• **WHAT THE TASK ASKS**
The answer must consist of each line below that contains the word "Saugroboter", copied in full.
##############################
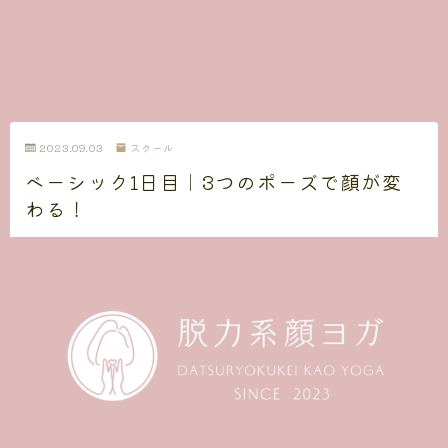
2023.09.03
スクール
ベーシック1日目｜3つのポーズで顔が変
わる！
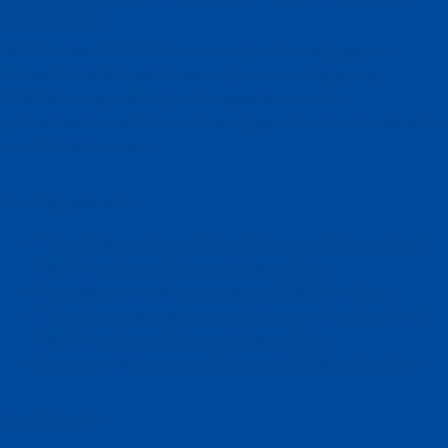
premium?
Ontwikkelaar FOYS biedt een compleet verenigings- en
ledenadministratiepakket aan om jouw vereniging nog
efficiënter en gemakkelijker te organiseren en te
professionaliseren. BN voor Verenigingen Premium bevat onder
meer het beheer van:
Verenigingsdetails
Eigen bestuur & commissies beheren om te tonen in de
Badminton App en/of verenigingswebsite
Aanmaken en publiceren van registratieformulieren
Foto albums aanmaken en publiceren om te tonen in de
Badminton App en/of verenigingswebsite
Sponsoren beheren om te tonen in de Badminton App
Administratie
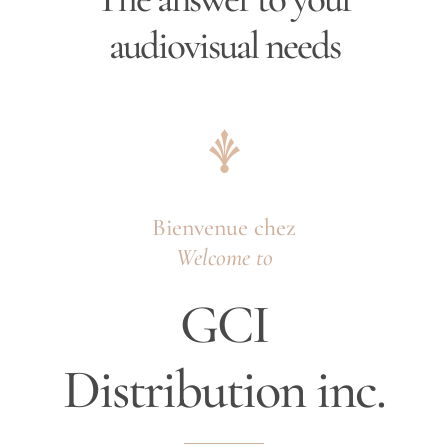
audiovisual needs
Bienvenue chez
Welcome to
GCI
Distribution inc.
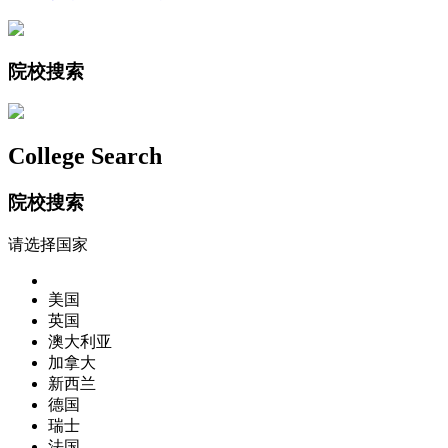
院校搜索
College Search
院校搜索
请选择国家
美国
英国
澳大利亚
加拿大
新西兰
德国
瑞士
法国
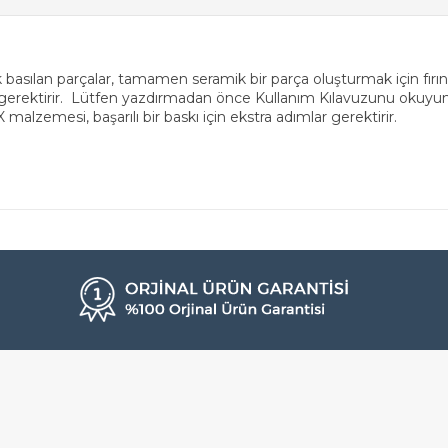
 basılan parçalar, tamamen seramik bir parça oluşturmak için fırı
rektirir. Lütfen yazdırmadan önce Kullanım Kılavuzunu okuyun .
alzemesi, başarılı bir baskı için ekstra adımlar gerektirir.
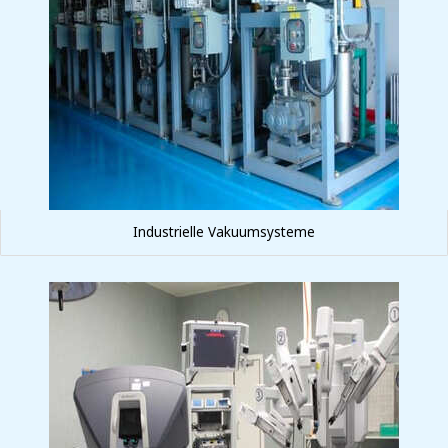
Industrielle Vakuumsysteme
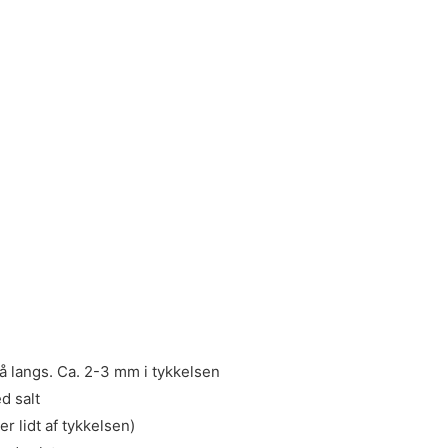
å langs. Ca. 2-3 mm i tykkelsen
d salt
r lidt af tykkelsen)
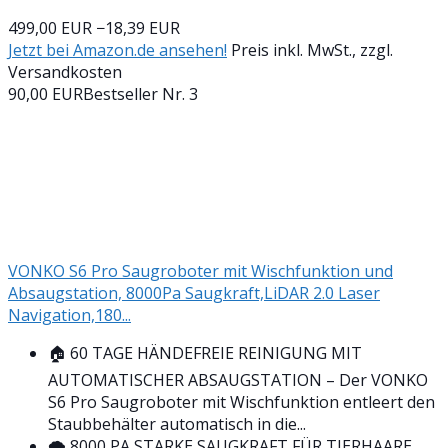
499,00 EUR
−18,39 EUR
Jetzt bei Amazon.de ansehen!
Preis inkl. MwSt., zzgl.
Versandkosten
90,00 EUR
Bestseller Nr. 3
VONKO S6 Pro Saugroboter mit Wischfunktion und
Absaugstation, 8000Pa Saugkraft,LiDAR 2.0 Laser
Navigation,180...
🏠 60 TAGE HÄNDEFREIE REINIGUNG MIT
AUTOMATISCHER ABSAUGSTATION – Der VONKO
S6 Pro Saugroboter mit Wischfunktion entleert den
Staubbehälter automatisch in die...
🌪️ 8000 PA STARKE SAUGKRAFT FÜR TIERHAARE,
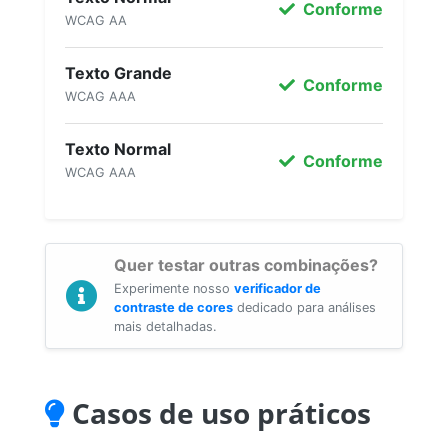
Conforme
WCAG AA
Texto Grande
Conforme
WCAG AAA
Texto Normal
Conforme
WCAG AAA
Quer testar outras combinações?
Experimente nosso
verificador de
contraste de cores
dedicado para análises
mais detalhadas.
Casos de uso práticos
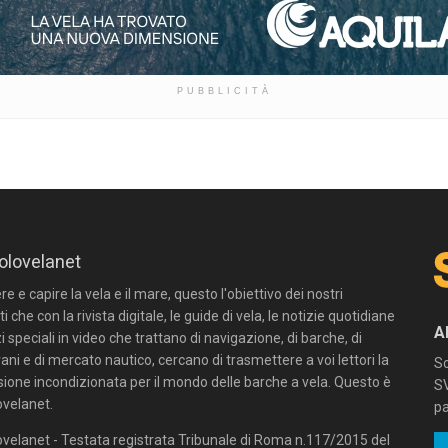
PUBBLICITÀ
olovelanet
 e capire la vela e il mare, questo l'obiettivo dei nostri
ti che con la rivista digitale, le guide di vela, le notizie quotidiane
A
zi speciali in video che trattano di navigazione, di barche, di
ni e di mercato nautico, cercano di trasmettere a voi lettori la
Sc
sione incondizionata per il mondo delle barche a vela. Questo è
SV
velanet.
pa
velanet - Testata registrata Tribunale di Roma n.117/2015 del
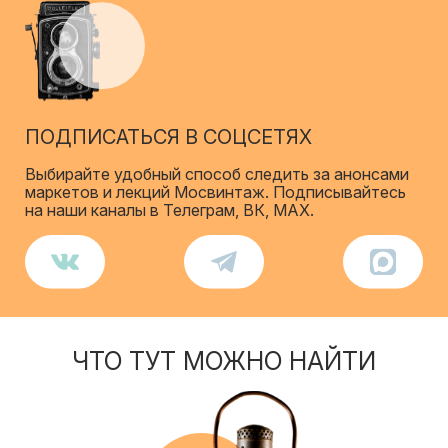
ПОДПИСАТЬСЯ В СОЦСЕТЯХ
Выбирайте удобный способ следить за анонсами
маркетов и лекций Мосвинтаж. Подписывайтесь
на наши каналы в Телеграм, ВК, МАХ.
ЧТО ТУТ МОЖНО НАЙТИ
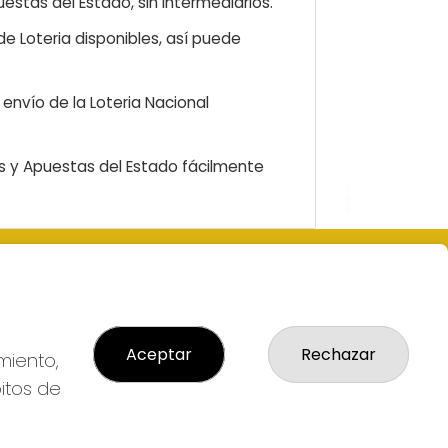
estas del Estado, sin intermediarios.
e Loteria disponibles, así puede
envío de la Loteria Nacional
as y Apuestas del Estado fácilmente
LEGAL
 Nº1-
Aviso Legal
al
Política de Privacidad
Aceptar
Rechazar
Política de Cookies
miento,
Condiciones de Compra
bitos de
Tienda de Lotería Nacional
lmas
Pago aceptado con tarjeta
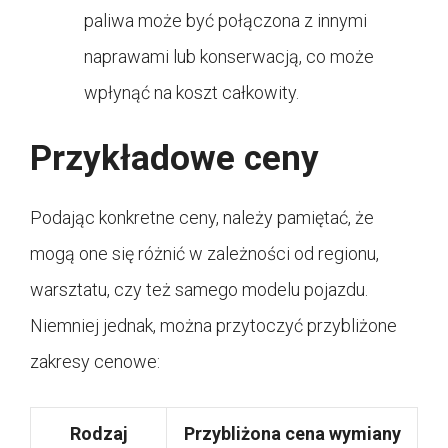
paliwa może być połączona z innymi
naprawami lub konserwacją, co może
wpłynąć na koszt całkowity.
Przykładowe ceny
Podając konkretne ceny, należy pamiętać, że
mogą one się różnić w zależności od regionu,
warsztatu, czy też samego modelu pojazdu.
Niemniej jednak, można przytoczyć przybliżone
zakresy cenowe:
Rodzaj
Przybliżona cena wymiany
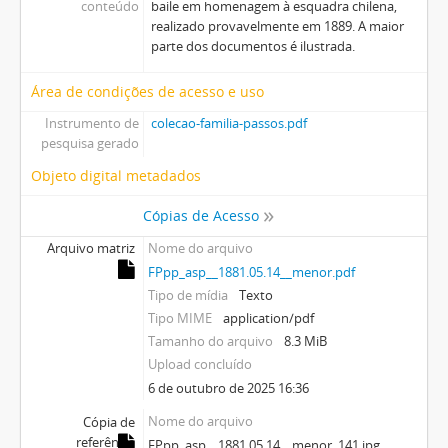
conteúdo
baile em homenagem à esquadra chilena,
realizado provavelmente em 1889. A maior
parte dos documentos é ilustrada.
Área de condições de acesso e uso
Instrumento de
colecao-familia-passos.pdf
pesquisa gerado
Objeto digital metadados
Cópias de Acesso
Arquivo matriz
Nome do arquivo
FPpp_asp__1881.05.14__menor.pdf
Tipo de mídia
Texto
Tipo MIME
application/pdf
Tamanho do arquivo
8.3 MiB
Upload concluído
6 de outubro de 2025 16:36
Nome do arquivo
Cópia de
referência
FPpp_asp__1881.05.14__menor_141.jpg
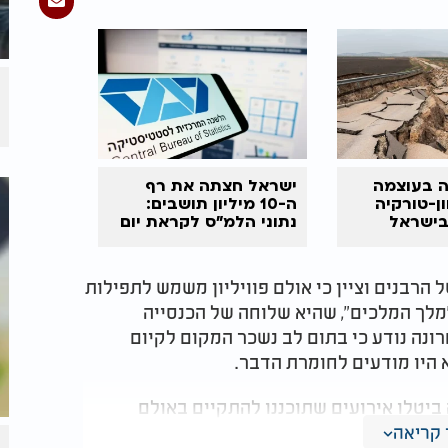
 בעוצמה
ישראל חצתה את רף
יוון-טורקיה
ה-10 מיליון תושבים:
בישראל
נתוני הלמ"ס לקראת יום
העצמאות ה-77
 הרבנים וציין כי אולם פוויליון משמש לתפילות
מלך המלכים", שהיא שלוחה של הכנסייה
ונה נודע כי בתום לב נשכר המקום לקיום
 היו מודעים לחומרת הדבר.
יטלו אירועים שתוכננו להתקיים באולם
 בירושלים בשם "אולמי פביליון מהדרין"
קריאה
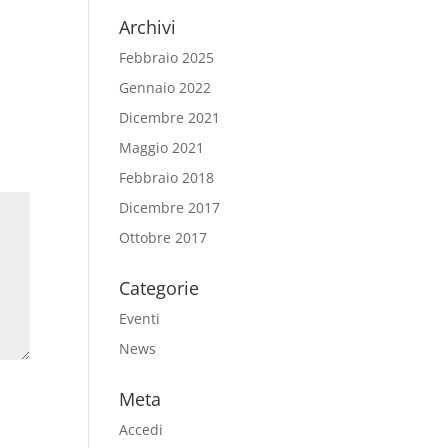
Archivi
Febbraio 2025
Gennaio 2022
Dicembre 2021
Maggio 2021
Febbraio 2018
Dicembre 2017
Ottobre 2017
Categorie
Eventi
News
Meta
Accedi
##############################
• **SOLVED PROBLEM**
VONKO S6 Pro Saugroboter mit Wischfunktion und
S6 Pro Saugroboter mit Wischfunktion entleert den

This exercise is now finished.